Vuelta a España 2018: le pagelle dell’undicesima tappa. Alessandro De Marchi strepitoso, Pinot coraggioso, Aru nuovamente in difficoltà


Abbiamo assistito senza dubbio alla frazione più emozionante della Vuelta a España 2018 finora. Alessandro De Marchi trionfa in solitaria al termine dell’undicesima tappa della corsa iberica, staccando tutti i propri compagni di fuga, per ultimo il colombiano Jhonatan Restrepo (Katusha-Alpecin), secondo. In ottica classifica generale nessun particolare scossone: Thibaut Pinot guadagna una manciata di secondi dai migliori, si stacca invece Fabio Aru. Andiamo a scoprire i voti dei protagonisti dell’undicesima frazione della Vuelta a España 2018.
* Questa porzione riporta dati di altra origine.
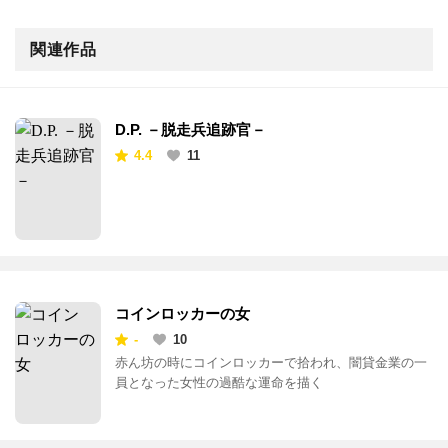
関連作品
D.P. －脱走兵追跡官－
4.4
11
コインロッカーの女
-
10
赤ん坊の時にコインロッカーで拾われ、闇貸金業の一
員となった女性の過酷な運命を描く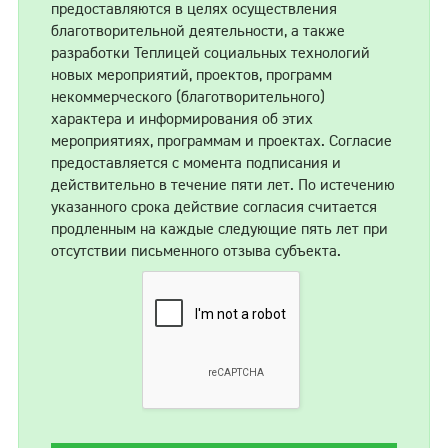
предоставляются в целях осуществления
благотворительной деятельности, а также
разработки Теплицей социальных технологий
новых мероприятий, проектов, программ
некоммерческого (благотворительного)
характера и информирования об этих
мероприятиях, программам и проектах. Согласие
предоставляется с момента подписания и
действительно в течение пяти лет. По истечению
указанного срока действие согласия считается
продленным на каждые следующие пять лет при
отсутствии письменного отзыва субъекта.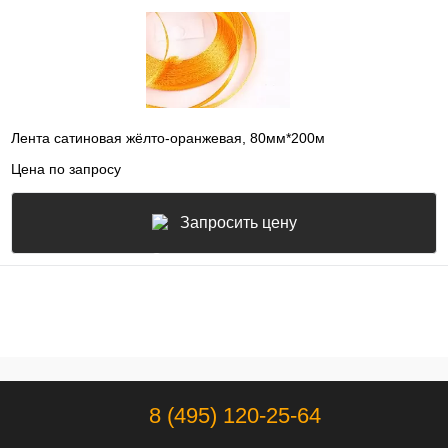
Лента сатиновая жёлто-оранжевая, 80мм*200м
Цена по запросу
Запросить цену
8 (495) 120-25-64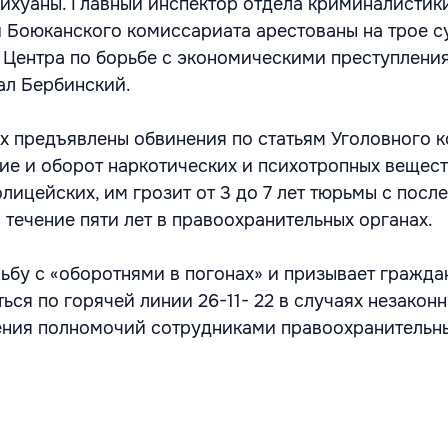
ихуаны. Главный инспектор отдела криминалистики
 Боюканского комиссариата арестованы на трое с
Центра по борьбе с экономическими преступлени
ал Бербинский.
х предъявлены обвинения по статьям Уголовного 
ие и оборот наркотических и психотропных вещест
олицейских, им грозит от 3 до 7 лет тюрьмы с пос
 течение пяти лет в правоохранительных органах.
бу с «оборотнями в погонах» и призывает гражда
ся по горячей линии 26-11- 22 в случаях незакон
ения полномочий сотрудниками правоохранительны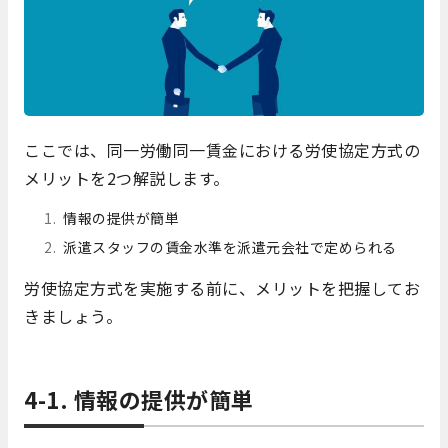
ここでは、同一労働同一賃金における労使協定方式の
メリットを2つ解説します。
情報の提供が簡単
派遣スタッフの賃金水準を派遣元会社で定められる
労使協定方式を実施する前に、メリットを把握してお
きましょう。
4-1. 情報の提供が簡単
PAGELLE UNDICESIMA TAPPA VUELTA A ESPAÑA

Alessandro De Marchi 10: l’ha tanto cercata questa vittoria. Era deluso dal terzo posto di una settimana fa a Roquetas de Mar, quando avrebbe meritato qualcosa di più. Sette giorni dopo ritorna più affamato che mai, e dovremmo ringraziarlo perché ha reso questa tappa davvero emozionante. Risponde presente agli attacchi di Mollema e Restrepo, poi quando ai -20 dall’arrivo decide di rendersi protagonista assoluto non ce n’è per nessuno, nemmeno per il colombiano della Katusha, costretto ad alzare bandiera bianca a 5000 m dal traguardo.

Jhonatan Restrepo 8,5: il 23enne colombiano credeva davvero nella prima vittoria da professionista, ma con un De Marchi così… Fondamentale per le sorti della corsa il suo attacco in salita che riduce il gruppo dei fuggitivi in un terzetto. E’ l’ultimo uomo a cedere il passo del 32enne friulano.

Franco Pellizotti 8: potremmo definirlo immortale il 40enne della Bahrain-Merida. Partecipa attivamente alla fuga di giornata riuscendo a piazzarsi in terza posizione grazie ad uno scatto nel momento appropriato, ossia quando tutti gli altri contrattaccanti non hanno più le gambe per prendere l’iniziativa personale. Da lì in poi soltanto il francese Nans Peters (AG2R) riesce a tenere la ruota dell’italiano fino agli ultimi chilometri.

Thibaut Pinot 7: scalda per primo gli animi dell’undicesima tappa della Vuelta, a caccia del colpaccio in graduatoria generale. Gli sarebbe “bastato” guadagnare un minuto e mezzo rispetto ai big per rientrare in classifica, purtroppo ha accumulato un vantaggio di soli 12″ a causa dell’aumento esponenziale dell’andatura del plotone nel finale. Da premiare per il coraggio.

Nairo Quintana 6,5: dimostra nuovamente di possedere un’ottima condizione in questo periodo, resta così il più quotato per il trionfo generale. Tuttavia accenna uno scatto troppo tardi per trarre vantaggio rispetto ai diretti rivali, probabilmente sorpreso come tutti dalla progressione del team Education First. Gli altri rivali continuano a studiarsi mentre il colombiano della Movistar è già uscito allo scoperto.

Fabio Aru 5: per l’ennesima volta il 28enne sardo perde terreno a causa di una progressione esplosiva del gruppo. E’ l’unico a pagare dazio tra i primi 15 in classifica (anche lo spagnolo David de la Cruz e il tedesco Emanuel Buchmann non rimangono incollati al plotone ma perdono soltanto 7 e 8 secondi rispettivamente), tagliando la linea del traguardo con 41″ di ritardo dal gruppo maglia rossa.

Bauke Mollema 5,5: ci prova anche stavolta con un attacco ai -40 km dal traguardo, ma viene raggiunto pian piano da quasi tutti gli altri fuggitivi. Ciò che avrebbe dovuto infiammare la corsa diventa uno spreco di energie per l’olandese della Trek-Segafredo, che poco dopo è costretto a lasciare le ruote dei leader della corsa. Raggiunto e superato pure dal gruppo dei migliori, giunge al traguardo a 3’21” dal vincitore.

Vincenzo Nibali 6,5: lo Squalo appare in continua ripresa. Anche oggi tenta di propiziare la fuga, nonostante non si riveli quella decisiva. Ma l’importante è notare che il fuoriclasse siciliano stia lanciando segnali positivi giorno dopo giorno.